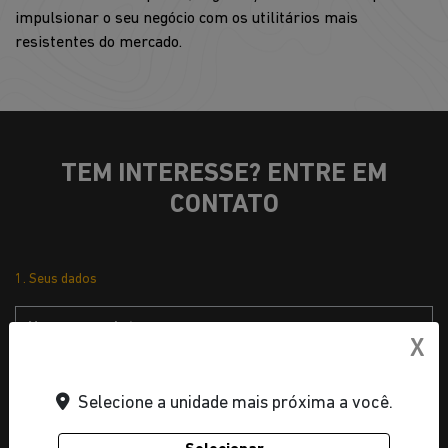
impulsionar o seu negócio com os utilitários mais
resistentes do mercado.
TEM INTERESSE? ENTRE EM
CONTATO
1. Seus dados
X
Selecione a unidade mais próxima a você.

> [Problem statement]
Copy exactly, and only, the lines from the line that contains "1. Seus dados" through the end of the data above.

> [Solution to the problem]
1. Seus dados
X
Selecione a unidade mais próxima a você.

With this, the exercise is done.